Think of it as an insurance policy. You don’t have to spend it.

By Ami Kassar

I often meet entrepreneurs who have solid, profitable businesses and no debt. When I ask whether they have a line of credit for use in case of an emergency, they frequently answer that they are reluctant to get a line of credit because they are risk-averse and afraid to take on debt. This answer makes no sense to me.

There are a few things about lines of credit that are important to understand. For example, you are not required to use it. It is a checkbook that would give you some options and flexibility should your world turn upside down unexpectedly. Liquidity provides leverage and insurance, especially for small business owners. Try thinking of the line of credit as an insurance policy. How much life insurance do you have? And what premium do you pay for it? Just as with life insurance, you are paying for the security that the line of credit provides you.

We all have short memories. When things are going well, we naturally think the good times will go on forever. But if Covid taught us anything, it is that the world can turn on a dime, often in ways we could never imagine let alone  predict. This lesson was reinforced for me during the Great Recession.

Like many of you, I spent some of my early career with a big corporation. By 2008, I was chief innovation officer at a company that was one of the largest issuers of credit cards to small businesses.

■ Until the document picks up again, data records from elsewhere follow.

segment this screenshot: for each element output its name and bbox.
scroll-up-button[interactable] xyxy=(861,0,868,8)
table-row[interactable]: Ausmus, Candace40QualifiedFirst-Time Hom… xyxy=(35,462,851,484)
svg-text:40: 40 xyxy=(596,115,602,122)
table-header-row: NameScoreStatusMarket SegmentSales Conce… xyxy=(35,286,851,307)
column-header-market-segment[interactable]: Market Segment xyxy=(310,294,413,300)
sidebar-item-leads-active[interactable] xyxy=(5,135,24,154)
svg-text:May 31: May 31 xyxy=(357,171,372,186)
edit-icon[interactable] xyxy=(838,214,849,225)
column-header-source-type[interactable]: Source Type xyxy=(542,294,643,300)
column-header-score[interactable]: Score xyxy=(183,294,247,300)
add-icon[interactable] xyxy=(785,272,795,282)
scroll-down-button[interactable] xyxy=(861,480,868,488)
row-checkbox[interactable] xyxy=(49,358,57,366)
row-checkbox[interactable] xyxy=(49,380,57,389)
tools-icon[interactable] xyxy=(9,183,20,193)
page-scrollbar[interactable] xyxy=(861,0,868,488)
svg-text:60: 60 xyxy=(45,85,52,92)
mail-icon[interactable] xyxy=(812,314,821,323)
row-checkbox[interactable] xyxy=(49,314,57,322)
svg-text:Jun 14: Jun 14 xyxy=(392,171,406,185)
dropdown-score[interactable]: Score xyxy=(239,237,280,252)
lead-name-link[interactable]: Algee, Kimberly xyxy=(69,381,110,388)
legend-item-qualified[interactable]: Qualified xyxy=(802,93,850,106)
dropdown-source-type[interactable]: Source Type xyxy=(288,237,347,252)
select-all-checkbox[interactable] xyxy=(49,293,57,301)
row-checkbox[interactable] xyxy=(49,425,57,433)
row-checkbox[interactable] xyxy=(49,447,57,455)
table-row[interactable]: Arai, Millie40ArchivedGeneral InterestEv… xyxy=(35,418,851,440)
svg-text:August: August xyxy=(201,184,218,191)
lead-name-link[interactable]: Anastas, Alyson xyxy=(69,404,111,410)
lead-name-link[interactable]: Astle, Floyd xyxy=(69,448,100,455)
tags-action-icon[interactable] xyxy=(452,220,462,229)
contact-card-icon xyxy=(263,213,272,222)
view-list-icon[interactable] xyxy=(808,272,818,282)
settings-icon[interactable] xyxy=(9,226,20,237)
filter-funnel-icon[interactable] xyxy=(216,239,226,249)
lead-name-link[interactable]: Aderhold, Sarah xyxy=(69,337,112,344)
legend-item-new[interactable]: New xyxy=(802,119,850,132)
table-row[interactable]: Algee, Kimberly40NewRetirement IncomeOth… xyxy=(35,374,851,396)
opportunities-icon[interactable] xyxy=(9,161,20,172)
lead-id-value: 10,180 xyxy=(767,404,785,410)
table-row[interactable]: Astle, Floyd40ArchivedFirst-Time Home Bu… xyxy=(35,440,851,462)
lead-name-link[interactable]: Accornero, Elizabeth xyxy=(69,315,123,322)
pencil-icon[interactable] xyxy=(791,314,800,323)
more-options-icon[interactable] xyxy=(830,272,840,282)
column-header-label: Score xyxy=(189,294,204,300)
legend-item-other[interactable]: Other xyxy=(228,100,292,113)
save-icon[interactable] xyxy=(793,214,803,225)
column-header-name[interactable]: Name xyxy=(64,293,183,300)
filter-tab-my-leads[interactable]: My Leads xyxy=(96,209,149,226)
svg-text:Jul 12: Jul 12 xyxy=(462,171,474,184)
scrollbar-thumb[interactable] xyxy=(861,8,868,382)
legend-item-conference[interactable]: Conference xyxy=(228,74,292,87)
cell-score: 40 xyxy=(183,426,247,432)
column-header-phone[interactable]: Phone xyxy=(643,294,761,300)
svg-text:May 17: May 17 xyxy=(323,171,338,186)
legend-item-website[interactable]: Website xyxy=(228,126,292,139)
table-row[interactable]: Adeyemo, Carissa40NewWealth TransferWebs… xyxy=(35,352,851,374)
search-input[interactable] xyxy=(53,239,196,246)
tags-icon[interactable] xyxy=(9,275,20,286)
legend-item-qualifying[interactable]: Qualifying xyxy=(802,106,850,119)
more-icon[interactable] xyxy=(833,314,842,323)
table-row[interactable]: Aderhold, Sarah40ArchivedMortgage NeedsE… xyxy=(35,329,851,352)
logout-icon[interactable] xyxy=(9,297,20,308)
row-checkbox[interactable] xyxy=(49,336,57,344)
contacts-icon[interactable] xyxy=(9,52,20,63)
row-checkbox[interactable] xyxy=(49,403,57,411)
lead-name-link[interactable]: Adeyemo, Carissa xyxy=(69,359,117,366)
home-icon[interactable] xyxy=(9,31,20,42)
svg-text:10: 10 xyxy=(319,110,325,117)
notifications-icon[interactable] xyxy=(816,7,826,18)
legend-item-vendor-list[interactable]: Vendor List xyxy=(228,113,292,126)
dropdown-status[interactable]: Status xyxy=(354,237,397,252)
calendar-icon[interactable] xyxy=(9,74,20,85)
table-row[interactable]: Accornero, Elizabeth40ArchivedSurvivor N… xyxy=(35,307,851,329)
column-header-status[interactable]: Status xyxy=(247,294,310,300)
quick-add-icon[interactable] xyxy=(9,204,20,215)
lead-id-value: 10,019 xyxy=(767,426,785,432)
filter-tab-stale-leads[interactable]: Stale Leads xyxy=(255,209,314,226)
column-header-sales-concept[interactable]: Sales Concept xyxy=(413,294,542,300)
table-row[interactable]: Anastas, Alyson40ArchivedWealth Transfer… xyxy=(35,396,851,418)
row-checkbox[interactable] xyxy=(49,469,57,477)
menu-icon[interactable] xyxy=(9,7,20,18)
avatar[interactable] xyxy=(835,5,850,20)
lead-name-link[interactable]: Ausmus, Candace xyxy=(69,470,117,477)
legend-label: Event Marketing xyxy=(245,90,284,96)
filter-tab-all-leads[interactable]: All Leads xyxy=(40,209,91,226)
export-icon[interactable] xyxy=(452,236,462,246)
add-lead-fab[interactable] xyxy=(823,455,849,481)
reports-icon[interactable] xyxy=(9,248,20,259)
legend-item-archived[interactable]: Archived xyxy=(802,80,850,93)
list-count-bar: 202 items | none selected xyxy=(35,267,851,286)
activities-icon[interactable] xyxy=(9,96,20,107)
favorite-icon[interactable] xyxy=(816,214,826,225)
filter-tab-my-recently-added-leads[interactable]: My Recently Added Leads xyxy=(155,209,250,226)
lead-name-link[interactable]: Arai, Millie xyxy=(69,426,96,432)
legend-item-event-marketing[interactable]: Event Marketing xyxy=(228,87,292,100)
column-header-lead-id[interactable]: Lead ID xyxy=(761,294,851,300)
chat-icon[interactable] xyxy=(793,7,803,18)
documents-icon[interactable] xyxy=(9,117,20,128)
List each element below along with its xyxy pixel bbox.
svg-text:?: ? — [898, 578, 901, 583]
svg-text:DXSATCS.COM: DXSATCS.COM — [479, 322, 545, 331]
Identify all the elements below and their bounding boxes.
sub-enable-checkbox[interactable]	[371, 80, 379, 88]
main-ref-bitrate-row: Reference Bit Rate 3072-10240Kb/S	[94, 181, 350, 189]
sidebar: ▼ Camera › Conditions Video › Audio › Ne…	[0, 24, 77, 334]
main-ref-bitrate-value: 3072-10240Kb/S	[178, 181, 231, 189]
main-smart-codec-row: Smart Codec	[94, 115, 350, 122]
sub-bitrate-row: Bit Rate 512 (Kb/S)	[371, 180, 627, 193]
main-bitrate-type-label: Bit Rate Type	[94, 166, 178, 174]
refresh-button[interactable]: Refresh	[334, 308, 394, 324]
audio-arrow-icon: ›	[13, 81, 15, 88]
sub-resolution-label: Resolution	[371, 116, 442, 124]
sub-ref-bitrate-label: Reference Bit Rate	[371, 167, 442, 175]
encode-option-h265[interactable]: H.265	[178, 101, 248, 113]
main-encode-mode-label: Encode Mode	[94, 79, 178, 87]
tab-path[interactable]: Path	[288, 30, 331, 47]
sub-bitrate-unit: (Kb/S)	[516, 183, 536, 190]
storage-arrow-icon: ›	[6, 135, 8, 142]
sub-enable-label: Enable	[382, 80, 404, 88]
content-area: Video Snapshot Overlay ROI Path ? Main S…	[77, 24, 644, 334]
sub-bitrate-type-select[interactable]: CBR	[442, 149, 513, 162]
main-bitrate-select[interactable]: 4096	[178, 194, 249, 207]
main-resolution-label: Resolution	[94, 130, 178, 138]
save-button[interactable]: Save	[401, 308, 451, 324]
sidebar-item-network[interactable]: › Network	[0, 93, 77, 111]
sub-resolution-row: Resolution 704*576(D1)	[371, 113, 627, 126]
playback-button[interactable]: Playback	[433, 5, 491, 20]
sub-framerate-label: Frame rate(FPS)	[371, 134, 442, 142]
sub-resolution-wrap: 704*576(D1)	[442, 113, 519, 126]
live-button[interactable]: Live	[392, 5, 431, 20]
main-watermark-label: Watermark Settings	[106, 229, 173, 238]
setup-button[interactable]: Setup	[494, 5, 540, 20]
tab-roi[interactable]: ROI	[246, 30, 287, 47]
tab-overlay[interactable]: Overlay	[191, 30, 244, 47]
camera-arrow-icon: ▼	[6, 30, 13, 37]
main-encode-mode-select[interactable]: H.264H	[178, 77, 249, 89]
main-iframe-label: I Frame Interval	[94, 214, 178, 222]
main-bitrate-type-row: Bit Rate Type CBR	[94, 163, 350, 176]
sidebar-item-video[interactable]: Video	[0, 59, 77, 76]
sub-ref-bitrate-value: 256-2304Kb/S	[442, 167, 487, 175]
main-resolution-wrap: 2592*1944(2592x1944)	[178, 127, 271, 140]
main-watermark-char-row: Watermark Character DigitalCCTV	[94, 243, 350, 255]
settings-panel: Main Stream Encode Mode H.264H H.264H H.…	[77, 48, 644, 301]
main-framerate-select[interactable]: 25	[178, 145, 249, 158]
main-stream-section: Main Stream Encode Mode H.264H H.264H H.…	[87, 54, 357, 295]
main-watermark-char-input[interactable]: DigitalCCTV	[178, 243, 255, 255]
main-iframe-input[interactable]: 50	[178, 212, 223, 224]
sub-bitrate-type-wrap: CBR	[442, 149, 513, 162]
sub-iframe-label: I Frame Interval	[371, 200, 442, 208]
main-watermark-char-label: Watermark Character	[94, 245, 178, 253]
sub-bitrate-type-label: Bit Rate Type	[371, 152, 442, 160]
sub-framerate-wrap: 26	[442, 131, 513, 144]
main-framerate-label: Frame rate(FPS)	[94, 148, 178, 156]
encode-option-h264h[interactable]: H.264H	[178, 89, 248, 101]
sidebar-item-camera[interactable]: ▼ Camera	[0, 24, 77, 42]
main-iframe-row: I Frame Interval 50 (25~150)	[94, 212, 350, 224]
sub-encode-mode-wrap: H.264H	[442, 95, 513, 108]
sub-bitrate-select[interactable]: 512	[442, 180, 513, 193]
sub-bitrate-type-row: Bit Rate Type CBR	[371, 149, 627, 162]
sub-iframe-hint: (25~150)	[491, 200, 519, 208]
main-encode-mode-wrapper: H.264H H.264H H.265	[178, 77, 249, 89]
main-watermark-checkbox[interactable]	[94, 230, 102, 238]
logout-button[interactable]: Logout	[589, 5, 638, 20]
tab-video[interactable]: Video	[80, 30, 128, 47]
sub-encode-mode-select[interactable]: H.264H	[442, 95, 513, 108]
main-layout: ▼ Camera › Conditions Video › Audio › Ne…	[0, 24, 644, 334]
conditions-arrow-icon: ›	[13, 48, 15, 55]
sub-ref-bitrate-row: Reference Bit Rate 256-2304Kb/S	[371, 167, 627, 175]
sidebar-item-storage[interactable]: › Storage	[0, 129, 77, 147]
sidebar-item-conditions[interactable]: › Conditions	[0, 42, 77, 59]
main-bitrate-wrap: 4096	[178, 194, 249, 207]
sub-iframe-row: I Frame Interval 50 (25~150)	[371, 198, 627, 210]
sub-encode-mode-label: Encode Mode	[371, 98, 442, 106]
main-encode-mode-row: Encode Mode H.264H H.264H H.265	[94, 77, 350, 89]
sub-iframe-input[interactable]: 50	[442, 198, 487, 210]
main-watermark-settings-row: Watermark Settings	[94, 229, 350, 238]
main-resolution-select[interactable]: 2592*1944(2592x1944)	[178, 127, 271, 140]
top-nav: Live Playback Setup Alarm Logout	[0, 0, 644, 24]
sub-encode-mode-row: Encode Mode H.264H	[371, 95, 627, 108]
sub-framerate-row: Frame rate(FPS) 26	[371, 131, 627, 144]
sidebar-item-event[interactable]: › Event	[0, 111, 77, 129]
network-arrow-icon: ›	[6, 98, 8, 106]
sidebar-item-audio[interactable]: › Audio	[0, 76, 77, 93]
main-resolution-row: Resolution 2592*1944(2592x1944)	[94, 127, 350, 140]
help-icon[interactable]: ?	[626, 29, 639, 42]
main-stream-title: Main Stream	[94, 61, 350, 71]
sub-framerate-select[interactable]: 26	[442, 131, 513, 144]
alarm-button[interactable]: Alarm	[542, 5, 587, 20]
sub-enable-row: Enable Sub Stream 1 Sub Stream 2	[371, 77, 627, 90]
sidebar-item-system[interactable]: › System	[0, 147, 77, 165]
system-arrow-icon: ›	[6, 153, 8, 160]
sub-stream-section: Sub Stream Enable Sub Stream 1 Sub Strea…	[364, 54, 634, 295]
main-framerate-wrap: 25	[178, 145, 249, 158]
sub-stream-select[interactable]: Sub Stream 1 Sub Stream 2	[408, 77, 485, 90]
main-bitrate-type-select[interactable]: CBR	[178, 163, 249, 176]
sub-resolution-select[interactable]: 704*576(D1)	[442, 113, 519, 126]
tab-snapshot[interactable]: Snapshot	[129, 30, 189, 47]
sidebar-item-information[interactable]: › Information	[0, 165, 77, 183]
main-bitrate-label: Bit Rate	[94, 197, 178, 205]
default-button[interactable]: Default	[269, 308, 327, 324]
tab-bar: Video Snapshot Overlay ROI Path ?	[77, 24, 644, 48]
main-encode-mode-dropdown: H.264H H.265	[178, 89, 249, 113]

As the recession hit, more and more of my colleagues were laid off. Finally, one Friday, it was my turn. On my way home from being laid off, I stopped at a bank and deposited a check for the full amount of my home equity line of credit. The check had been sitting in my desk, unused, for the previous seven years. I started my company, MultiFunding, the next day.

I tell this story because it fits well with the current uncertainty we face with our economy. When I took out that home equity line seven years earlier, I had no idea what I would ever use it for. But I knew that I would likely face some unexpected challenges and opportunities at some point. I recognized back then that getting the home equity line while I was financially stable enough to be approved was the right choice. Had I not done that, I have no idea what I would have done after being laid off.

And that is why I always tell entrepreneurs and small business owners that the best time to get a loan or line of credit is when you don’t need one. It can be challenging—or near impossible—to get financing when you’re at the bottom of the trough rather than surging to the top of the hill. When you obtain a line of credit, I generally suggest that the amount should be for about 10 percent of your top-line sales, 85 percent of accounts receivable, or 50 percent of inventory, whichever is greater.

Ami Kassar is CEO of MultiFunding.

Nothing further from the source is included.